We’re just days away from the U.S. Supreme Court’s ruling in Janus, the case that will decide whether local- and state-government employees must pay fees to the unions that “represent” them. (Mark Janus is pictured above.)

Ahead of the High Court’s determination, Errors of Enchantment clicked around on the U.S. Department of Labor’s searchable database of union financial-disclosure forms (LMs). What we found offered more evidence that coerced payments fund an awful lot of politics — and a shocking amount of labor-boss lucre.

The New Mexico Hospital and Health Care Unit of the American Federation of State, County and Municipal Employee (AFSCME) is a good place to start. Its receipts in fiscal year 2017 totaled $1,139,633. But it spent only $599,909, or 52.6 percent, on “representation.”

The statewide American Federation of Teachers (AFT) chapter collected nearly $1.2 million in receipts in FY 2017, while devoting just $615,116 to “serving” its “brothers and sisters” — a mere 51.5 percent of all expenditures. Stephanie Ly, the unit’s president, was paid $84,896 last year. (Check out her twitter account — you won’t be surprised by what you see.)

At the national level, AFSCME’s receipts were a jaw-dropping $199 million, of which the union spent $35 million — 17.6 percent — on “representation.” It paid its director of financial services $493,345. Its president got $320,708. Here in New Mexico, AFSCME rewarded “Political Action Representative” Carter Bundy — who’s more than a little obsessed with the Rio Grande Foundation — with a base salary of $124,374. (You’re not quite in Koch Brothers territory yet, Bundy, but at least you’re taking home nearly three times New Mexico’s median household income. Next stop: the top 1 percent!)
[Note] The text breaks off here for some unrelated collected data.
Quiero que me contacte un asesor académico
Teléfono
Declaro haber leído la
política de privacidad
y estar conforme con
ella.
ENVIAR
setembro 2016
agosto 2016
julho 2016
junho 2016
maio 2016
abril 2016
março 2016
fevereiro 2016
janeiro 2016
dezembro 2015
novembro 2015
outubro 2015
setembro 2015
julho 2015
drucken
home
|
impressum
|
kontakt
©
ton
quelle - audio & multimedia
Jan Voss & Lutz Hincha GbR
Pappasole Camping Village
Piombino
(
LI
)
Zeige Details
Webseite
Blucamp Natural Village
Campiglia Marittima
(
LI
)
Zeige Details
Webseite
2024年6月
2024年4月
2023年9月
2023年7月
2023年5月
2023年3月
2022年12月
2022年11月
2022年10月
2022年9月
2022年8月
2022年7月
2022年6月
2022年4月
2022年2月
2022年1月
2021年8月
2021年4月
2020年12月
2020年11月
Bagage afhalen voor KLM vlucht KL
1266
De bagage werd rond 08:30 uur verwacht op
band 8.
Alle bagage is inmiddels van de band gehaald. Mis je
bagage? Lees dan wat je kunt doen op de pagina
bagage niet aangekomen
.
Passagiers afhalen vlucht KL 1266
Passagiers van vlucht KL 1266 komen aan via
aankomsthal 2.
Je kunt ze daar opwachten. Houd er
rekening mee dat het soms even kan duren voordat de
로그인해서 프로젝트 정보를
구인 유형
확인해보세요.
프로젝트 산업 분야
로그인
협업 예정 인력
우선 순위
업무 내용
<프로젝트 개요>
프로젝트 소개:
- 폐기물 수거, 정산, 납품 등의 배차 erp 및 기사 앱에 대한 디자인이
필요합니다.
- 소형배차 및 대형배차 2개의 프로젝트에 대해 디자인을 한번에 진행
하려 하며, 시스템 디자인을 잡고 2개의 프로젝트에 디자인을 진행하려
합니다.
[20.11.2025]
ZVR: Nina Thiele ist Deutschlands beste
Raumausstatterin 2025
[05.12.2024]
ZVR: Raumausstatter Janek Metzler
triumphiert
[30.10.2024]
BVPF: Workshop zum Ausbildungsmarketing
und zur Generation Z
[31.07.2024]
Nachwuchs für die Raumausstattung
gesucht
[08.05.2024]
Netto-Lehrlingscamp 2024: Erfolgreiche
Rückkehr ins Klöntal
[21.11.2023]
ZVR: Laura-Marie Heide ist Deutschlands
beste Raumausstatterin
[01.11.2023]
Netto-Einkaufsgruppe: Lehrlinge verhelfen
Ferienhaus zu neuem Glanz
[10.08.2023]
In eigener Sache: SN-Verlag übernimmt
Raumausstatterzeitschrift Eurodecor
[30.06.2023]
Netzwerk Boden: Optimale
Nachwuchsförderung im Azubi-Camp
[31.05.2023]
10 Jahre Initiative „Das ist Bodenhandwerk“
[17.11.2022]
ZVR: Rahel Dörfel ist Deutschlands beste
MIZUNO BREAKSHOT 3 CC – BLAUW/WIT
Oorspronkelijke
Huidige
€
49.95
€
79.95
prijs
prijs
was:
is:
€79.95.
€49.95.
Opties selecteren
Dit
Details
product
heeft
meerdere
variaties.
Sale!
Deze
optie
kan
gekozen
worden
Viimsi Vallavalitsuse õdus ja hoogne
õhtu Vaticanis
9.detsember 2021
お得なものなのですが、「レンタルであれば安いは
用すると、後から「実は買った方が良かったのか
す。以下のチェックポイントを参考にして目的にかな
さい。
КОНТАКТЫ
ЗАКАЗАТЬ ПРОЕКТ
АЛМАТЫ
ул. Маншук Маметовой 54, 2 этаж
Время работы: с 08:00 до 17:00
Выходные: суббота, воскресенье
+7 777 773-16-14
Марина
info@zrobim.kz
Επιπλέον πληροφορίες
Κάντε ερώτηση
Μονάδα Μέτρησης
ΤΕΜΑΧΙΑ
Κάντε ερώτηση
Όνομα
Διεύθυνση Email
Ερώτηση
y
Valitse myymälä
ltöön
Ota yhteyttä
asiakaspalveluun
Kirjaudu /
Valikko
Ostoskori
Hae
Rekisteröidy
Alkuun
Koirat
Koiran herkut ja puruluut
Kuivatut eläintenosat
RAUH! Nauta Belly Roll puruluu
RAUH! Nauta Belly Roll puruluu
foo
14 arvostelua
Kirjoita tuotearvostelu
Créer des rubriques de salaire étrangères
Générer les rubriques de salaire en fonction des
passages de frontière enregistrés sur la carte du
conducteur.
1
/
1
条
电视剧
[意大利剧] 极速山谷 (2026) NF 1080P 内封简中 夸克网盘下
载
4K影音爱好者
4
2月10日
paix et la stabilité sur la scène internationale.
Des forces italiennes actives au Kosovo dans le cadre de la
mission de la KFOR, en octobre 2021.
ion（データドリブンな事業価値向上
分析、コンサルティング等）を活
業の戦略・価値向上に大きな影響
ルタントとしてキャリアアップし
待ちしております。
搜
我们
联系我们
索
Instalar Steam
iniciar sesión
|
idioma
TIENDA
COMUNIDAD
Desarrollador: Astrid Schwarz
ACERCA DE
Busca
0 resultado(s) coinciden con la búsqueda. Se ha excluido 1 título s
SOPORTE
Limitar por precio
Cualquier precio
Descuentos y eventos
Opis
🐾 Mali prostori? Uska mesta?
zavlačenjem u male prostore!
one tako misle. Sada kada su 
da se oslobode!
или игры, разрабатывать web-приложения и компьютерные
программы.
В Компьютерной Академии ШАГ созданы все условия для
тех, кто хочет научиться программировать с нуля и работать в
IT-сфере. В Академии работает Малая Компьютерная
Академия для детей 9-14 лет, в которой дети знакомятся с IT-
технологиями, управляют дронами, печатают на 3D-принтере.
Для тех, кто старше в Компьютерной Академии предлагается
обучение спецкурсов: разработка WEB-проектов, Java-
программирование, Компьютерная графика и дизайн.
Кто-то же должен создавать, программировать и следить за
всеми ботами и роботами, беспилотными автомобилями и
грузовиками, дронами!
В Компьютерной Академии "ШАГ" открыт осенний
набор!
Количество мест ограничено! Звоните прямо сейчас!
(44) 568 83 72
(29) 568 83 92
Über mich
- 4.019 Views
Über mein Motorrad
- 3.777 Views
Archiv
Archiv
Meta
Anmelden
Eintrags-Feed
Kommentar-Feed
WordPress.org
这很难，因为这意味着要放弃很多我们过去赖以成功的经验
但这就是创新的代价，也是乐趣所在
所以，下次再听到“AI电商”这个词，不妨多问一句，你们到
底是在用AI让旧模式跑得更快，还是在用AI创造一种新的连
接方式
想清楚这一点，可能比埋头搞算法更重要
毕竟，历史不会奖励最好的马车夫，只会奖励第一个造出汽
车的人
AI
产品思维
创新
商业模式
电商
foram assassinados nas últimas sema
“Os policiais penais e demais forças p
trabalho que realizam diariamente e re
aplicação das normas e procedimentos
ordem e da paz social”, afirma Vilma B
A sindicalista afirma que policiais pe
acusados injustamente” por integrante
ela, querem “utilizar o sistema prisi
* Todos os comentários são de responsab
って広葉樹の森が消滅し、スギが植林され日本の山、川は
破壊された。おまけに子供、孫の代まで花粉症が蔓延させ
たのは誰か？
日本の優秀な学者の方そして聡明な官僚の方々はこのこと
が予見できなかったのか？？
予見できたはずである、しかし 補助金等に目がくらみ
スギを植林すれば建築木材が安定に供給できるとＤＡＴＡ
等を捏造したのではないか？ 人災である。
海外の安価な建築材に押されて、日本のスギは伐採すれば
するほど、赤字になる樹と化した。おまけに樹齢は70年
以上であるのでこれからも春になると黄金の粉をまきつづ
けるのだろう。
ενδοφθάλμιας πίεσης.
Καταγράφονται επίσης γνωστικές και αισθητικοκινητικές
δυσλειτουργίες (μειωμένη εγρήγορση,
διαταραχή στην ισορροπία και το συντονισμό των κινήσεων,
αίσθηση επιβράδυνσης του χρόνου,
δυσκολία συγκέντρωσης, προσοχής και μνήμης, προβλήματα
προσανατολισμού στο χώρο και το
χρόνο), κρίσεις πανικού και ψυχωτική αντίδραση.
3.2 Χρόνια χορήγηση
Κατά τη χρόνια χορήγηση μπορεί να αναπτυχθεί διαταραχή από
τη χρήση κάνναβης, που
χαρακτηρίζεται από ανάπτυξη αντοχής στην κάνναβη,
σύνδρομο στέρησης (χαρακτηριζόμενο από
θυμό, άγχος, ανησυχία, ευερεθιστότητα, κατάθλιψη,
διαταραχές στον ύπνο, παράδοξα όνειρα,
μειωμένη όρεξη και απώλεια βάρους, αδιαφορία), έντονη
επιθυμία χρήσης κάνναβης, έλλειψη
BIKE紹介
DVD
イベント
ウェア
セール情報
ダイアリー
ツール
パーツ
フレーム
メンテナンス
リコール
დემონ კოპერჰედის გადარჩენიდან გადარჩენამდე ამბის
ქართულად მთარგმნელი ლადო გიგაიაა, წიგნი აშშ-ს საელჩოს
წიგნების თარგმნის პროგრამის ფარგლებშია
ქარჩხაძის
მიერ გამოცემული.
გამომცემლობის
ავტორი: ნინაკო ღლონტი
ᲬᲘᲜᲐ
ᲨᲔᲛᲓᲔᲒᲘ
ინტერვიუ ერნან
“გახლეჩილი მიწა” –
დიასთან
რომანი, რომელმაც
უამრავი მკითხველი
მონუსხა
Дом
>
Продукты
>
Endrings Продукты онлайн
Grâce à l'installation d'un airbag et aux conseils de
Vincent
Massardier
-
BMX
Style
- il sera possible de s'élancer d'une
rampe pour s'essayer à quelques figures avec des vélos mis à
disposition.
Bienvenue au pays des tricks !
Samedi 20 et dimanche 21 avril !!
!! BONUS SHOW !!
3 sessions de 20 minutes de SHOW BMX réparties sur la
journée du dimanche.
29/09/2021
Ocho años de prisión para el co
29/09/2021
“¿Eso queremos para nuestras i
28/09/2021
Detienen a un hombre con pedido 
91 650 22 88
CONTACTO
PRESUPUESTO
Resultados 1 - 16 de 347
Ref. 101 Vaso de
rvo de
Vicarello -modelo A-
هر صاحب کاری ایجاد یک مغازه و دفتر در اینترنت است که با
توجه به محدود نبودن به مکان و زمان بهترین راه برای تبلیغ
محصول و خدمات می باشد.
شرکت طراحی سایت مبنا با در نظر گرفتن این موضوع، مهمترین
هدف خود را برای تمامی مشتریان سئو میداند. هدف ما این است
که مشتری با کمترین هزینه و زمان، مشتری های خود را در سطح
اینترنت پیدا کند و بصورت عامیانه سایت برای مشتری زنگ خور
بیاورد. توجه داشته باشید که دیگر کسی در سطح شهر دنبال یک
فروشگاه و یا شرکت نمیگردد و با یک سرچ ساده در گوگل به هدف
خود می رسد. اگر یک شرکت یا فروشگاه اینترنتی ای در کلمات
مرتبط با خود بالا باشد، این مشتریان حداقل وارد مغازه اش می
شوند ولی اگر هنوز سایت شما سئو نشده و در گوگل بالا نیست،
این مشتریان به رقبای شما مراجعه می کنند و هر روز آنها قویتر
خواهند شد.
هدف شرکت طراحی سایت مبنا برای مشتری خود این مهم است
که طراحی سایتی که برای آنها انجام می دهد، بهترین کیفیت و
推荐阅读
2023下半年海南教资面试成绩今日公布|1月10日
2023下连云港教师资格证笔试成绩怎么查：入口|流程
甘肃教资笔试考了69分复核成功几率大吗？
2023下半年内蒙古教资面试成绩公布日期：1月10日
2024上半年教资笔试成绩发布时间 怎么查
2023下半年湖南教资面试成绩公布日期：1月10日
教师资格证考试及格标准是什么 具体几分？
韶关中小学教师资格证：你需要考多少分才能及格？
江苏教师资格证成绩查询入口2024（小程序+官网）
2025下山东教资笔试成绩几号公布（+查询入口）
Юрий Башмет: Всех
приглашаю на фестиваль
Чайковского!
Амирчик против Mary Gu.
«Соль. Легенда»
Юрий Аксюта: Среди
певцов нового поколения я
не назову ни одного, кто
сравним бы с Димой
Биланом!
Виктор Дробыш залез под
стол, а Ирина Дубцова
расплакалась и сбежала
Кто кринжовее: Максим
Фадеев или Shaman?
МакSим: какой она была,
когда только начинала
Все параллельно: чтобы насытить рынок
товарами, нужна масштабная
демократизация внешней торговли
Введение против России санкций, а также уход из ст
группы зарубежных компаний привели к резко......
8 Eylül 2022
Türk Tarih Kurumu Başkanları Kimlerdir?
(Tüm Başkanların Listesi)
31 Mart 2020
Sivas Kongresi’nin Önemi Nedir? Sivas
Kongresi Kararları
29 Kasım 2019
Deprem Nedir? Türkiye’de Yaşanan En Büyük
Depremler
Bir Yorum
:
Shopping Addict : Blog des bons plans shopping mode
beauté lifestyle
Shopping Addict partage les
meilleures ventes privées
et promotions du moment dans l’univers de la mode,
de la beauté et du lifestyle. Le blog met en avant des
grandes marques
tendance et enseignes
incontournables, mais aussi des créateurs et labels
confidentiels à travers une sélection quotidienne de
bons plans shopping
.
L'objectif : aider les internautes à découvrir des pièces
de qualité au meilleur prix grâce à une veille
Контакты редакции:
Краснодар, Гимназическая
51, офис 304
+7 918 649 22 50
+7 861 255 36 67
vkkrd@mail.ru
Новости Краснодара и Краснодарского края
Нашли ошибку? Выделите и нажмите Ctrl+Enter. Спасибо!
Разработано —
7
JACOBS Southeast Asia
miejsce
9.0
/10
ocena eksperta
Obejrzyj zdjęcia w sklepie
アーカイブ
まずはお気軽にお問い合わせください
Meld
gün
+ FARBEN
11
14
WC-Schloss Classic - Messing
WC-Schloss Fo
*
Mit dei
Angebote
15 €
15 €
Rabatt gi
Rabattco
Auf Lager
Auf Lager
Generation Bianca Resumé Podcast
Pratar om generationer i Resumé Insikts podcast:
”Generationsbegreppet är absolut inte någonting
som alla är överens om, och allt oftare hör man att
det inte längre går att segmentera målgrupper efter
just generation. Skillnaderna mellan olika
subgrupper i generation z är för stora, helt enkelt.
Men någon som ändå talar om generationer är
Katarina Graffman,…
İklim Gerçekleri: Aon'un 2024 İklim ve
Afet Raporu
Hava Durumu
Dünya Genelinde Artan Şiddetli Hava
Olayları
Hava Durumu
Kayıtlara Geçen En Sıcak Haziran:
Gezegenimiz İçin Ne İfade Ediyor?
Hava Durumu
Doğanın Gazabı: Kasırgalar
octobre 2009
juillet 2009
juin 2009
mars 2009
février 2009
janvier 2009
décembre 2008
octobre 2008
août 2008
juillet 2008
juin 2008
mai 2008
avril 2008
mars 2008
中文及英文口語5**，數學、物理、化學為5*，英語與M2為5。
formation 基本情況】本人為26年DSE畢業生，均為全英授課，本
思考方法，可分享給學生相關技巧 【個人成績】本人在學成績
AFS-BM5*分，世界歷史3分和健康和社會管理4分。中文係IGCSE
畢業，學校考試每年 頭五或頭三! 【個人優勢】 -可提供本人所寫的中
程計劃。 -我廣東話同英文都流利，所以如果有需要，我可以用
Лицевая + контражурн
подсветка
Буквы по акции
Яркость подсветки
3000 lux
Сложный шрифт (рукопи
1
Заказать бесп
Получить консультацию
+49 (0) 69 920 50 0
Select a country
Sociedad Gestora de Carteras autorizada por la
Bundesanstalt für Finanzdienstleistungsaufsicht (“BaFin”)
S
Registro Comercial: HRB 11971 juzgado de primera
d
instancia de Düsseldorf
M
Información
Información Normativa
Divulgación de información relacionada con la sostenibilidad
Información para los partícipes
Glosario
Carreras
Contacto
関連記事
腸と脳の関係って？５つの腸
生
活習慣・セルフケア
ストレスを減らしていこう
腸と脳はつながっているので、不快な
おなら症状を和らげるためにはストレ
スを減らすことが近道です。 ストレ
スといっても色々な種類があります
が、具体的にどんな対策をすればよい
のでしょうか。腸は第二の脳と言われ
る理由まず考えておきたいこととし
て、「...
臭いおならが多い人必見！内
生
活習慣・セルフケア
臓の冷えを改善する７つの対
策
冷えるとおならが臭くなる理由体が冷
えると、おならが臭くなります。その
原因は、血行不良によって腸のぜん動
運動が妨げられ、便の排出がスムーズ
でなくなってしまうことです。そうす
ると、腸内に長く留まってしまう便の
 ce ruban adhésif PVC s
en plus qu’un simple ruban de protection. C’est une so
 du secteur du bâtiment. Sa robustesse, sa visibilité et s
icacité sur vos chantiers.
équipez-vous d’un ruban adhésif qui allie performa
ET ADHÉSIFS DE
AFSCME’s mothership racked up some serious “Hotel / Lodging” costs in 2017. “Organizing,” “Union Administration,” and “Racial & Economic Justice” meetings were held all across the nation, in some pretty sweet locales, including Las Vegas, Boston, New Orleans, Austin, Miami, Denver, and Los Angeles.

There you have it, local and state “public servants.” Whether you want to or not, you’re paying for politics, staggeringly large compensation packages, and junkets to some of the nation’s best vacation spots. Janus threatens to change all that. Perhaps that’s why government unions “are using conspiracy-theory scare tactics to discredit the decision before it is handed down, cloak themselves in victimhood, and create a bunker mentality to keep their members in line.”